I can’t begin today’s post without saying a huge ‘thank you’ to everyone who read and/or commented upon yesterday’s post, sent me messages of congratulations via one of the (seemingly) endless forms of social media I frequent, or who was – even slightly – pleased by the news I shared in recent days. I am really touched. Thank you, everyone.
Now, I hope I won’t let y’all down…
Anyway, it’s back to work as usual today. I had hoped I’d be able to get working on my new WiP (codename: ‘Web’) yesterday but I found myself pulled around by all the other things I had to do. It was one of those days where you do lots of little things, and it doesn’t seem to add up to much, and you end up wrecked at the end of the day without a lot to show for it. (I hate days like those). I promise (pinkie swear) that I’m not putting off getting stuck back into ‘Web’ because I know, for sure, that I need to rewrite the whole thing in first-person; in fact, I’ve thought about little else over the past few days.
Because ‘thinking about stuff’ totally counts as writing-related work.
There are, naturally, going to be problems with changing the narrative voice, mainly related to the fact that third-person narration (even, as I was using it in ‘Web’, largely restricted to one person’s point of view) affords more freedom in storytelling terms. I used to find myself naturally drawn to first-person narration – ‘Emmeline’ was the first book I’d really tried to write which didn’t use it – and I found that third-person had a lot going for it. Third-person allowed me more scope to tell the story even when Emmeline wasn’t physically present for some of the action, and it would have been impossible for me to create the story world without that particular narrative tool at my disposal. So, perhaps that’s why I gravitated naturally towards third-person for ‘Web’, too.
Except, it really isn’t working.
I had reached a point in the text where I’d felt the story – or, perhaps, its urgency – start to slip away from me.
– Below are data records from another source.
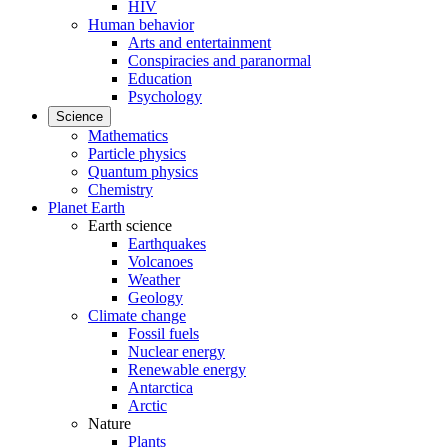
HIV
Human behavior
Arts and entertainment
Conspiracies and paranormal
Education
Psychology
Science
Mathematics
Particle physics
Quantum physics
Chemistry
Planet Earth
Earth science
Earthquakes
Volcanoes
Weather
Geology
Climate change
Fossil fuels
Nuclear energy
Renewable energy
Antarctica
Arctic
Nature
Plants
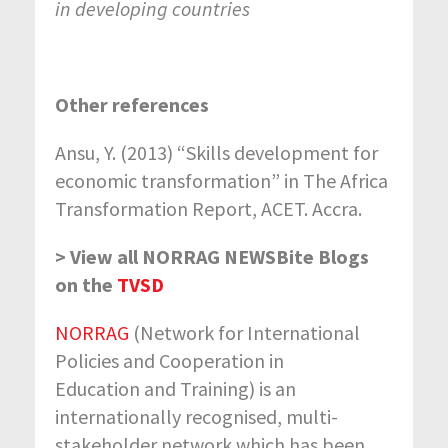
in developing countries
Other references
Ansu, Y. (2013) “Skills development for
economic transformation” in The Africa
Transformation Report, ACET. Accra.
> View all NORRAG NEWSBite Blogs
on the
TVSD
NORRAG
(Network for International
Policies and Cooperation in
Education and Training) is an
internationally recognised, multi-
stakeholder network which has been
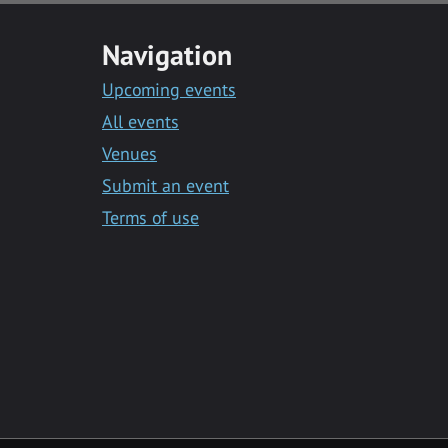
Navigation
Upcoming events
All events
Venues
Submit an event
Terms of use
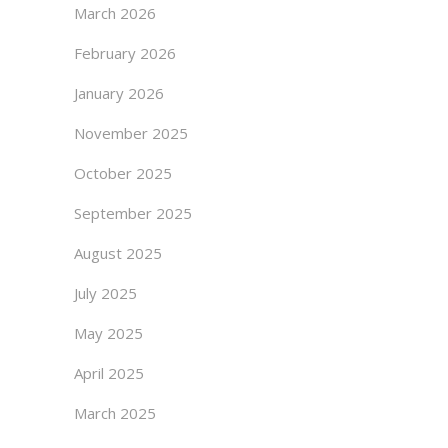
March 2026
February 2026
January 2026
November 2025
October 2025
September 2025
August 2025
July 2025
May 2025
April 2025
March 2025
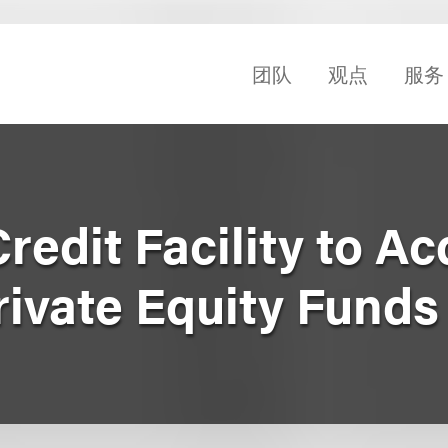
团队
观点
服务
redit Facility to Ac
Private Equity Funds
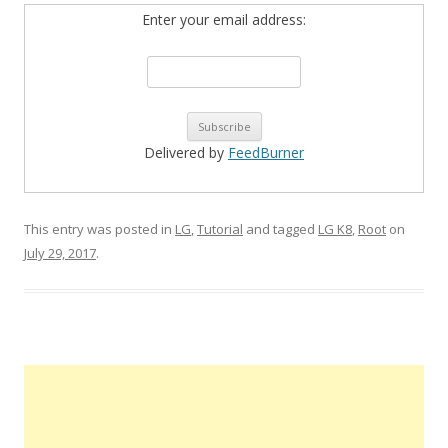
Enter your email address:
Delivered by
FeedBurner
This entry was posted in
LG
,
Tutorial
and tagged
LG K8
,
Root
on
July 29, 2017
.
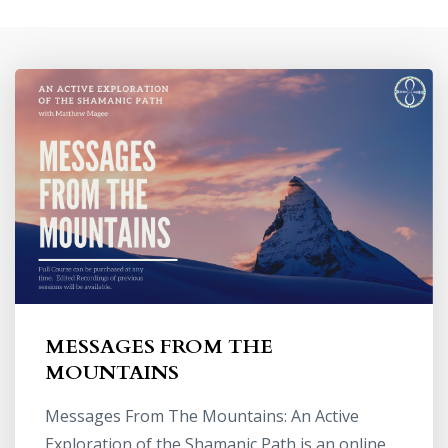
MESSAGES FROM THE
MOUNTAINS
Messages From The Mountains: An Active
Exploration of the Shamanic Path is an online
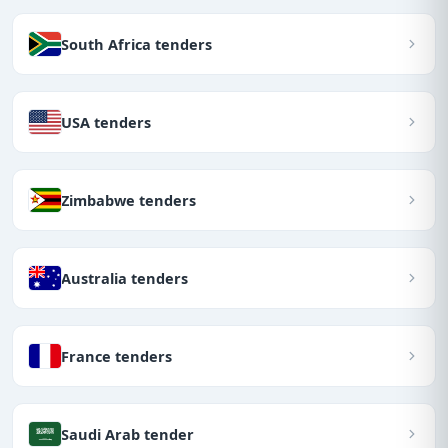
South Africa tenders
USA tenders
Zimbabwe tenders
Australia tenders
France tenders
Saudi Arab tender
I’m writing about a girl who is facing the first anniversary of the death of her father (which coincides almost exactly with her birthday) and, at the point at which I left the text last week, whose best friend has been put in hospital. Telling the story in third-person was getting the words on the page, but I’m not entirely sure it’s really getting to the heart of the character. I think that third-person, for this story, allowed me too much freedom around my protagonist – in other words, too much distance from her. In a story like this one, distance from the emotion at the heart of it is a bad thing.
All I can do, I suppose, is rewrite the first few chapters and see which voice works better, and which one I feel more at home in. It may be that the story will need a little distance, in which case I can re-evaluate. That’s the best part about creating a story – these decisions are fluid, and you don’t have to remain stuck to one particular way of doing things if it’s no longer working. (If only the rest of life could be so sensible!)
What you do want to avoid, though, when writing a story, is the dreaded ‘head-hopping’, or the rapid switching of narrative points-of-view without giving your reader adequate warning. If you switch between first-person and third-person in alternating paragraphs (though why you’d want to do this is beyond me), or you submerge your reader in the heart and head of one character and then – in the next line, or mid-paragraph – you dunk them straight into the heart and head of another, it can get confusing. With third-person narration it’s particularly hard to keep a lid on this: you can change the character at the centre of a scene, sure, but make certain to do it after a clearly marked scene change, or in alternating chapters, or something equally defined. With first-person, you have to make sure to keep your voice as restricted as it would be in real life – in other words, you need to be very careful not to tell your reader what another character is thinking or feeling (because how would your protagonist, through whose eyes you are telling the story, know what’s going on in the heart of someone else?), only how it appears to them.
In any case, this voice experiment with ‘Web’ is one worth doing. I know I have 30,000 words of solid material in third-person, just in case this first-person version doesn’t work, so all is not lost. The important thing is to tell the story and to tell it as well as I can, and – most importantly of all – get a first draft done before my agent sends me back the eviscerated version of ‘Emmeline’…
Right! Time to get to work. What a pity this is all coinciding with a week of glorious sunshine, but them’s the breaks. I’d much rather be inside my own head, anyway!
*’Grind’ used entirely tongue-in-cheek, just so you know. One can never be too careful with sarcasm, these days.